======== DATASET EXTRACT

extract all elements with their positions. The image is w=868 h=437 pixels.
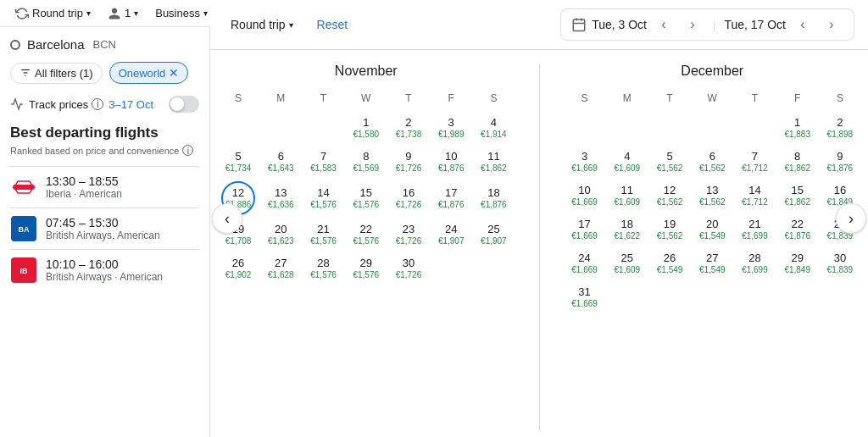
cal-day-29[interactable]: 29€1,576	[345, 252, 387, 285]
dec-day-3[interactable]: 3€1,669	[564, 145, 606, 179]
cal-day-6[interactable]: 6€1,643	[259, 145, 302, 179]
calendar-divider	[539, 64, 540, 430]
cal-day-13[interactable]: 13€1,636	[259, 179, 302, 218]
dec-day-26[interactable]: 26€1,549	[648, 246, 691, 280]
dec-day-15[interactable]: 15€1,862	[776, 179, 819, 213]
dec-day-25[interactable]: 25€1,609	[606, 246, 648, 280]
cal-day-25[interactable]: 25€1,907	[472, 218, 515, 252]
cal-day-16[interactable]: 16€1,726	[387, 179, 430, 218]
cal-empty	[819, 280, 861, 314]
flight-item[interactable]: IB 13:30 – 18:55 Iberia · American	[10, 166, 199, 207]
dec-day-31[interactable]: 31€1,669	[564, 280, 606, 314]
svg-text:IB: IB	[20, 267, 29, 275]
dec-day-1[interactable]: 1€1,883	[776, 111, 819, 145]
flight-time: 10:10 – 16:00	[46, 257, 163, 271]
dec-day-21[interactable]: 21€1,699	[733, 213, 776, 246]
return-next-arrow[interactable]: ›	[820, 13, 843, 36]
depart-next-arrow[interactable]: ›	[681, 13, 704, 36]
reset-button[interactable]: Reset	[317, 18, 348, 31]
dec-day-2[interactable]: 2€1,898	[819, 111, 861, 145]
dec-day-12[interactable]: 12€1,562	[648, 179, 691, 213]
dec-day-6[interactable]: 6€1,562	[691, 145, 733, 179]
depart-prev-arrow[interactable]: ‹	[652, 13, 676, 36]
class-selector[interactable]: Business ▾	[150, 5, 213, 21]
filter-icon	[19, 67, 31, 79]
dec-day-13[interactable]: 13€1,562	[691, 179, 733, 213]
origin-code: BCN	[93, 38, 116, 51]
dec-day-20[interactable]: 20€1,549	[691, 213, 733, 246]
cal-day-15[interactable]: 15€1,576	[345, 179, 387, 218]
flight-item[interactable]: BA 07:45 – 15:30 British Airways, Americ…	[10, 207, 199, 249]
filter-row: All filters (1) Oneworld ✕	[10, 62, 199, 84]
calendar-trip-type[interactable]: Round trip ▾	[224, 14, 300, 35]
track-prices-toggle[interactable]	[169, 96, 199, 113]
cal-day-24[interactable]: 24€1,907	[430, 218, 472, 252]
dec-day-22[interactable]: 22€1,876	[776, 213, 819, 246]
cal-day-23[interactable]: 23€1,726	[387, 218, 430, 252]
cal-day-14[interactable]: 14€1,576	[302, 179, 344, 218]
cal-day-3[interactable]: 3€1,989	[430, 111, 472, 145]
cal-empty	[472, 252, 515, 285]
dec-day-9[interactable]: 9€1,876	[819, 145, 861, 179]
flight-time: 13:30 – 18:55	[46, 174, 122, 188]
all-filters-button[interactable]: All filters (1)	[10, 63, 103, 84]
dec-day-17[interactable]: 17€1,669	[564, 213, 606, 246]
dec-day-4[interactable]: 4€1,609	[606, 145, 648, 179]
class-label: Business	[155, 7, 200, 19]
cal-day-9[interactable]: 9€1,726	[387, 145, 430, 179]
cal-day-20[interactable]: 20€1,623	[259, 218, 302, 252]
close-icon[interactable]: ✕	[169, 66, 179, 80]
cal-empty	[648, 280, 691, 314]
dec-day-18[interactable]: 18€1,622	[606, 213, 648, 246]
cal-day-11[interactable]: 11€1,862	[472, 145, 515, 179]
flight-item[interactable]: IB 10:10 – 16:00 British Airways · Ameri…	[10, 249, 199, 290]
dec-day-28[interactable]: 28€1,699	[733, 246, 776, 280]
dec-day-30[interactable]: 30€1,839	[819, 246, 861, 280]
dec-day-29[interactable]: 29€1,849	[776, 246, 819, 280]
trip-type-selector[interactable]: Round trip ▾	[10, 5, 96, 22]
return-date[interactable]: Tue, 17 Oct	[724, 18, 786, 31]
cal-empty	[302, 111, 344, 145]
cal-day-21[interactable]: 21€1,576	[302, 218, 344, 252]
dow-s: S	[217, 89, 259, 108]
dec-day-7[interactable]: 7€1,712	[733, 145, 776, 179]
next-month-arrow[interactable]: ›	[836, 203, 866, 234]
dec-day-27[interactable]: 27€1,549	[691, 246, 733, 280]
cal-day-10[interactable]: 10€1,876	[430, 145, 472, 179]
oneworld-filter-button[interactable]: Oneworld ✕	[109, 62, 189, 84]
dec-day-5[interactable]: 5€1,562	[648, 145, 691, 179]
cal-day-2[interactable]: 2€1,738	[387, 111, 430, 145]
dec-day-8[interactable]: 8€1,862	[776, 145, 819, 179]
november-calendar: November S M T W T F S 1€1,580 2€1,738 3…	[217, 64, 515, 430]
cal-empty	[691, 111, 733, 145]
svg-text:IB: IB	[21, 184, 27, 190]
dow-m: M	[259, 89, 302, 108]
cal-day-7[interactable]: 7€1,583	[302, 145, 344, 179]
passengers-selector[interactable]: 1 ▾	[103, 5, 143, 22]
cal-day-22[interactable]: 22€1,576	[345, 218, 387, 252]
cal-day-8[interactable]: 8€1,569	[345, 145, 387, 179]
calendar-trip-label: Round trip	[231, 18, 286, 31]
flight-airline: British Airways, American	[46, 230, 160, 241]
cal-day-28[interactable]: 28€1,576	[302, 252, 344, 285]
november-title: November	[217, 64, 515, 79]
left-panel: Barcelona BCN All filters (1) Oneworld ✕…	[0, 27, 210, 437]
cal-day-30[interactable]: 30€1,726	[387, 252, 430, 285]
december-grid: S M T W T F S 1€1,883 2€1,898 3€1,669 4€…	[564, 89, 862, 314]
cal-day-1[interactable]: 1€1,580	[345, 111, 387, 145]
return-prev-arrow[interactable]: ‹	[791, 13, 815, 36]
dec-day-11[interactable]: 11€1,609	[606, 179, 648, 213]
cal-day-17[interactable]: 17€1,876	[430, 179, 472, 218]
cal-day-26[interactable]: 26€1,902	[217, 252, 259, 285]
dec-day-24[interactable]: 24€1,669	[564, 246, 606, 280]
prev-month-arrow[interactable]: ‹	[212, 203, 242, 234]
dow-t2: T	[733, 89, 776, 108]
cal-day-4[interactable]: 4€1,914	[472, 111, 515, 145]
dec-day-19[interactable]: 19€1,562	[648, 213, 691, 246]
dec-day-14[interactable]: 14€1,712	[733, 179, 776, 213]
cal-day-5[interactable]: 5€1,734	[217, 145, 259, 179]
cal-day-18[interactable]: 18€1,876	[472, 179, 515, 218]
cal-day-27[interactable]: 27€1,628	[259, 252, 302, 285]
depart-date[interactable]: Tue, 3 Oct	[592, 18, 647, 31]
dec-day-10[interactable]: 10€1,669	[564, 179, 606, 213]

================

→ **ASSIGNED TASK**: Out of the material above, gather each line where "Round" appears.

→ **RESPONSE AREA**:
calendar-trip-type[interactable]: Round trip ▾	[224, 14, 300, 35]
trip-type-selector[interactable]: Round trip ▾	[10, 5, 96, 22]
calendar-trip-label: Round trip	[231, 18, 286, 31]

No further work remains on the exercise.